One of Canada's largest pharmacy chains is stepping up to teach doctors about medical marijuana.
Many doctor's are still uncomfortable with recommending medical marijuana, feeling that they are uneducated and don't know how to talk to their patients about it. Shoppers Drug Mart wants to change that with a series of educational sessions. And while family physicians certainly need to be brought up to date with thee best practices for medical marijuana, some question whether or not a pharmacy chain with a vested interest in the cannabis business is the best entity to educate doctors.
"It's not appropriate and it's not necessary," Toronto-based physician Sharon Cirone told CBC. She says doctors should be looking to the guidelines being developed by medical associations like the College of Family Physicians.

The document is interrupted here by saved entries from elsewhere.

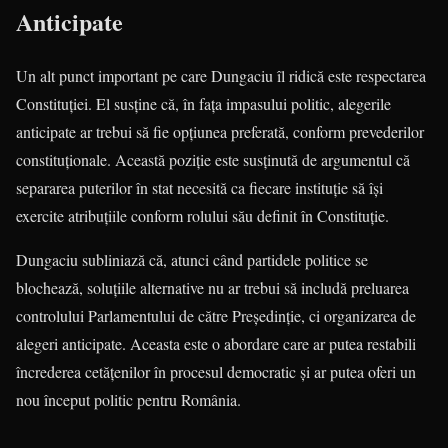
Anticipate
Un alt punct important pe care Dungaciu îl ridică este respectarea
Constituției. El susține că, în fața impasului politic, alegerile
anticipate ar trebui să fie opțiunea preferată, conform prevederilor
constituționale. Această poziție este susținută de argumentul că
separarea puterilor în stat necesită ca fiecare instituție să își
exercite atribuțiile conform rolului său definit în Constituție.
Dungaciu subliniază că, atunci când partidele politice se
blochează, soluțiile alternative nu ar trebui să includă preluarea
controlului Parlamentului de către Președinție, ci organizarea de
alegeri anticipate. Aceasta este o abordare care ar putea restabili
încrederea cetățenilor în procesul democratic și ar putea oferi un
nou început politic pentru România.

Meanwhile, some of Canada's most influential medical associations—including the Canadian Medical Association (CMA) and The National Association of Pharmacy Regulatory Associations—continue to encourage doctors to avoid prescribing cannabis.
"The CMA remains concerned about the lack of clinical research, guidance and regulatory oversight for cannabis as a potential medical intervention," reads a statement from the CMA on its website.
And whether or not doctors are prepared for medical marijuana, the newly legalized recreational market means many more adults are truing to the substance as a means of medication anyway, says Paul Daeninck, a Winnipeg oncologist.
"Now with it being legal, many patients are going forward and getting a product and asking afterwards for guidance on how to use it."
Daeninck is acting as one of the panelists in the Shoppers Drug Mart medical marijuana education sessions. He regularly speaks to other physicians about the use of medical marijuana in his own practice and sees Shoppers' seminars as much needed.
"I feel that a company or a group that's providing education and trying to do it in an unbiased manner is really doing the right thing, and bringing in experts to talk about it is important," Daeninck said.
Regardless, until Canada's premier medical associations come around to the idea of prescribing patients medicinal cannabis, physicians looking to get educated on the matter will have to rely on business like Shopper's to pick up the slack.